Polícia desarticula cúpula da milícia no Catiri: esquema de RS 25 milhões e extorsão sob investigação

Polícia desarticula cúpula da milícia no Catiri

Polícia mira cúpula da milícia no Catiri em operação que apura esquema de R$ 25 milhões

A Polícia Civil deflagrou uma operação nesta sexta-feira (19) com o objetivo de desarticular a cúpula de uma milícia que atua na região do Catiri, em Bangu, na Zona Oeste do Rio de Janeiro. As investigações apontam que o grupo é suspeito de **extorquir comerciantes, moradores e empresas** que realizam obras públicas na área.

O esquema criminoso, segundo a apuração, teria movimentado **mais de R$ 25 milhões** por meio de um sofisticado plano de lavagem de dinheiro. Um policial militar da ativa foi detido durante a ação, reforçando as suspeitas sobre a infiltração de agentes em atividades ilícitas.

A ação é coordenada pela Delegacia de Repressão às Ações Criminosas Organizadas e Inquéritos Especiais (Draco), que cumpre 50 mandados de busca e apreensão em diversas localidades do estado. A Justiça também determinou o **bloqueio de contas bancárias, bens e ativos financeiros** ligados aos investigados, visando descapitalizar a organização criminosa. Conforme divulgado pela Polícia Civil, as investigações começaram após denúncias sobre a coação de uma empresa terceirizada responsável por obras de infraestrutura e saneamento.

PM da ativa é um dos alvos da operação

Entre os principais alvos da operação está Alexandro Santos Martins, um policial militar lotado no 23º BPM (Leblon). Ele é suspeito de integrar a rede de apoio da organização criminosa, tendo participado da **movimentação de valores** e prestado serviços de segurança privada para membros da cúpula da milícia. A Corregedoria da Polícia Militar acompanha o caso e auxiliou na prisão do militar.

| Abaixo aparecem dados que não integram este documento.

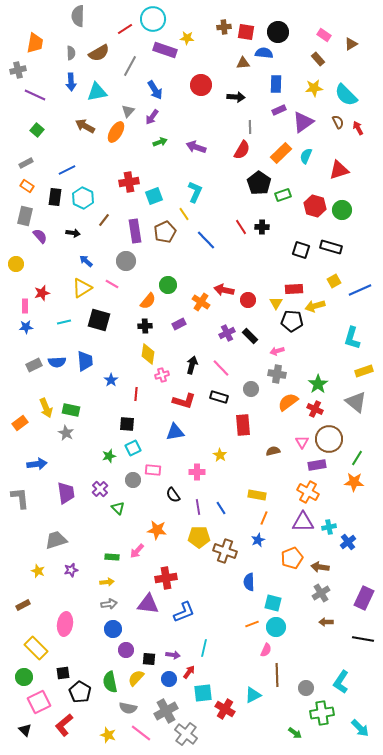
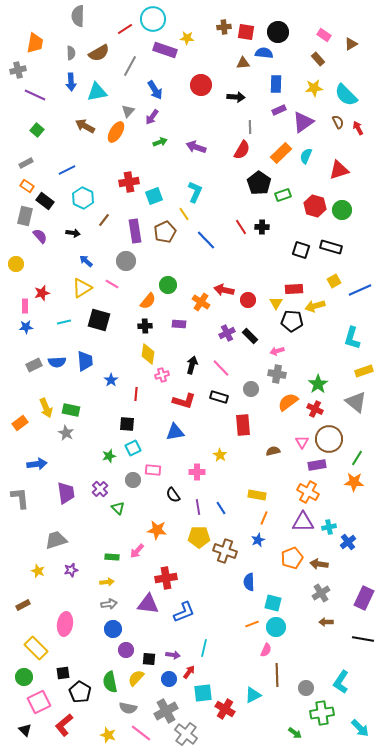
black rectangle at (55, 197): moved 10 px left, 4 px down; rotated 60 degrees counterclockwise
purple rectangle at (179, 324): rotated 32 degrees clockwise
brown arrow at (320, 567): moved 1 px left, 3 px up
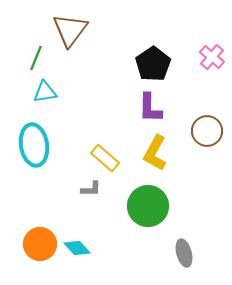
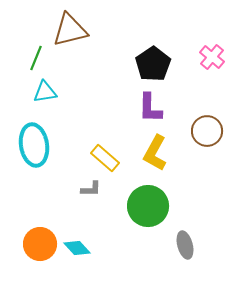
brown triangle: rotated 39 degrees clockwise
gray ellipse: moved 1 px right, 8 px up
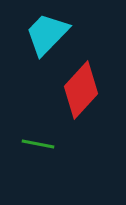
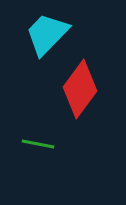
red diamond: moved 1 px left, 1 px up; rotated 6 degrees counterclockwise
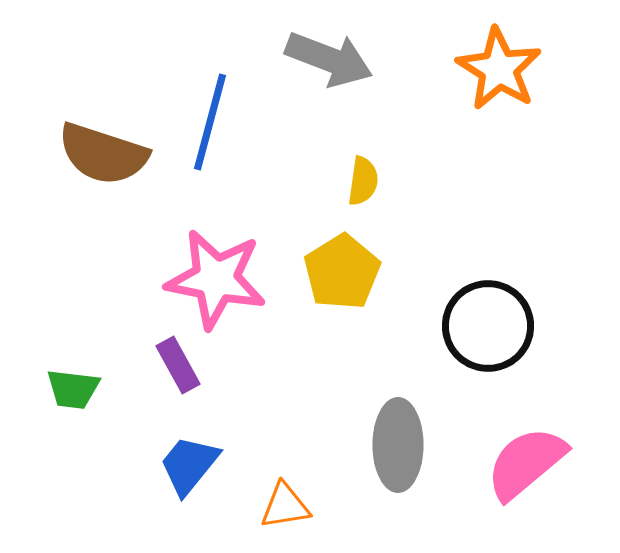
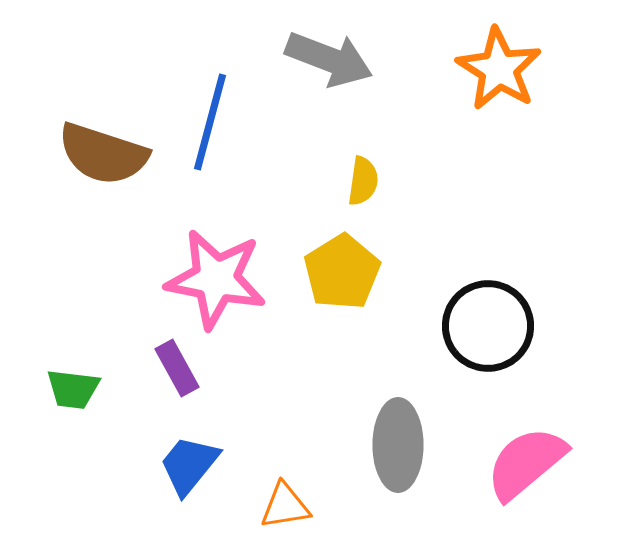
purple rectangle: moved 1 px left, 3 px down
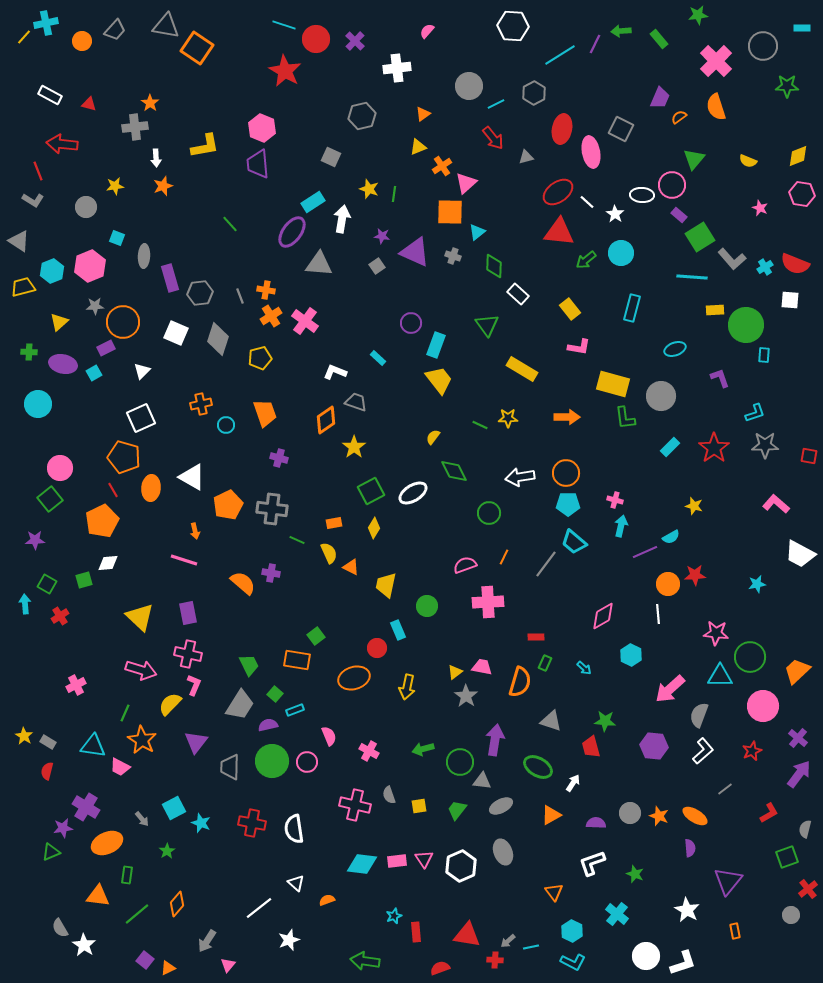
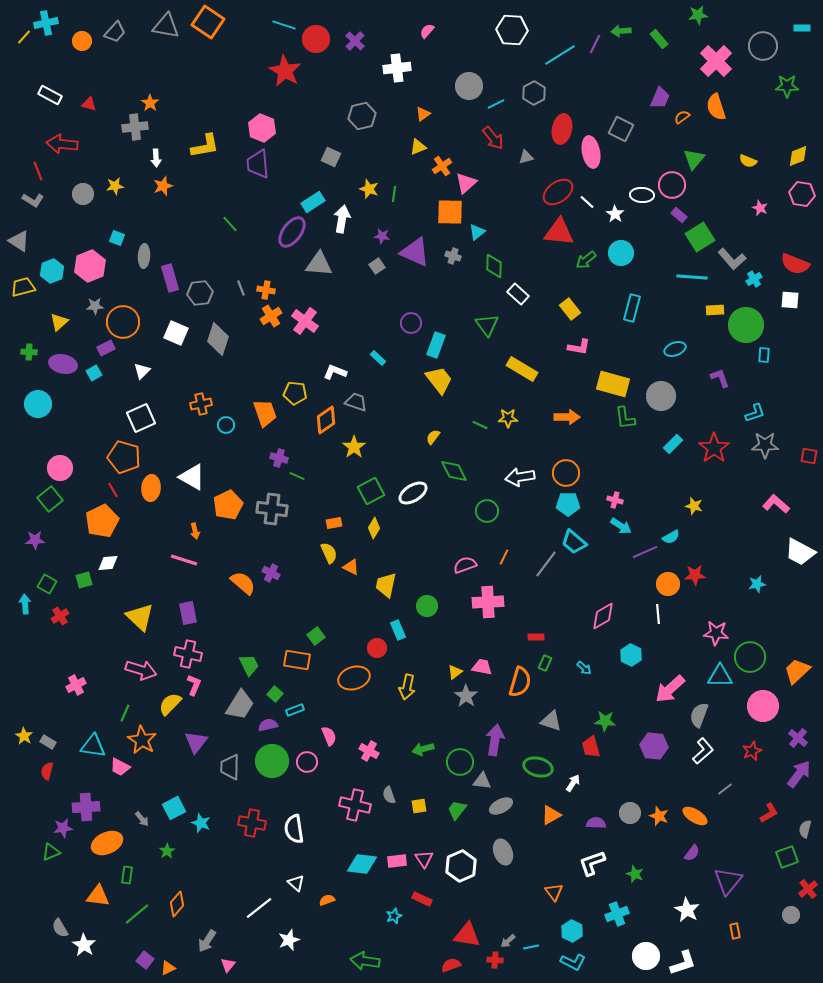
white hexagon at (513, 26): moved 1 px left, 4 px down
gray trapezoid at (115, 30): moved 2 px down
orange square at (197, 48): moved 11 px right, 26 px up
orange semicircle at (679, 117): moved 3 px right
gray circle at (86, 207): moved 3 px left, 13 px up
cyan cross at (765, 267): moved 11 px left, 12 px down
gray line at (240, 296): moved 1 px right, 8 px up
yellow pentagon at (260, 358): moved 35 px right, 35 px down; rotated 20 degrees clockwise
cyan rectangle at (670, 447): moved 3 px right, 3 px up
green circle at (489, 513): moved 2 px left, 2 px up
cyan arrow at (621, 526): rotated 110 degrees clockwise
green line at (297, 540): moved 64 px up
white trapezoid at (800, 554): moved 2 px up
purple cross at (271, 573): rotated 18 degrees clockwise
green ellipse at (538, 767): rotated 16 degrees counterclockwise
purple cross at (86, 807): rotated 36 degrees counterclockwise
purple semicircle at (690, 848): moved 2 px right, 5 px down; rotated 42 degrees clockwise
cyan cross at (617, 914): rotated 30 degrees clockwise
red rectangle at (416, 932): moved 6 px right, 33 px up; rotated 60 degrees counterclockwise
red semicircle at (440, 968): moved 11 px right, 3 px up
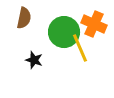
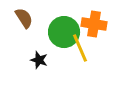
brown semicircle: rotated 45 degrees counterclockwise
orange cross: rotated 15 degrees counterclockwise
black star: moved 5 px right
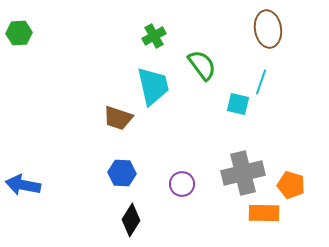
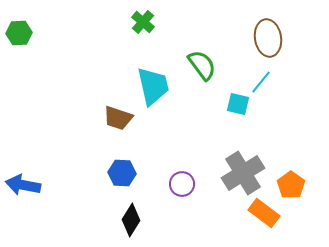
brown ellipse: moved 9 px down
green cross: moved 11 px left, 14 px up; rotated 20 degrees counterclockwise
cyan line: rotated 20 degrees clockwise
gray cross: rotated 18 degrees counterclockwise
orange pentagon: rotated 20 degrees clockwise
orange rectangle: rotated 36 degrees clockwise
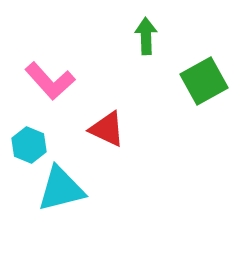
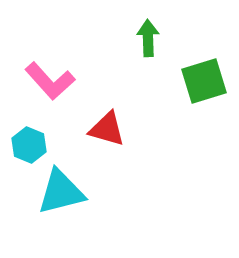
green arrow: moved 2 px right, 2 px down
green square: rotated 12 degrees clockwise
red triangle: rotated 9 degrees counterclockwise
cyan triangle: moved 3 px down
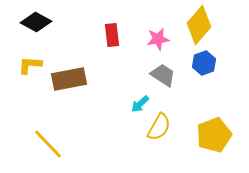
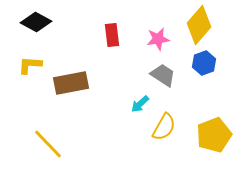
brown rectangle: moved 2 px right, 4 px down
yellow semicircle: moved 5 px right
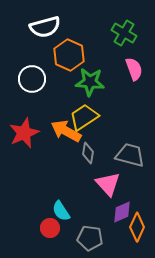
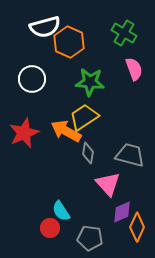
orange hexagon: moved 13 px up
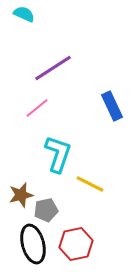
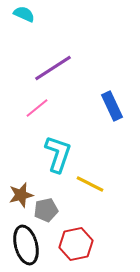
black ellipse: moved 7 px left, 1 px down
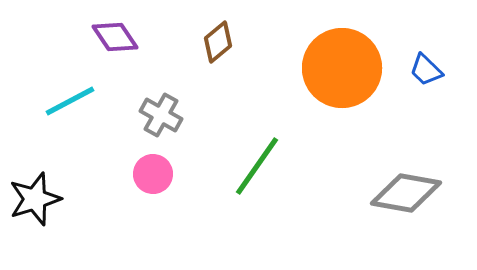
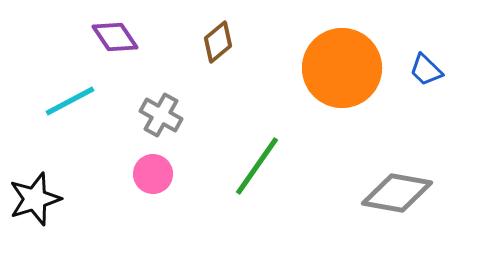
gray diamond: moved 9 px left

Durante a busca na residência do policial, foi encontrada uma arma de fogo **sem documentação**, o que levou à sua detenção imediata. Ele foi conduzido à Cidade da Polícia para prestar depoimento e seguir os trâmites legais. O vídeo da apreensão da arma circula nas redes sociais, mostrando a dinâmica da operação policial.

Esquema de lavagem de dinheiro e extorsão em larga escala

As investigações revelaram que a milícia criava uma estrutura complexa para **ocultar a origem dos recursos** obtidos através das extorsões. A organização utilizava contas de terceiros, empresas formais e realizava transferências fracionadas para dificultar o rastreamento do dinheiro pela polícia.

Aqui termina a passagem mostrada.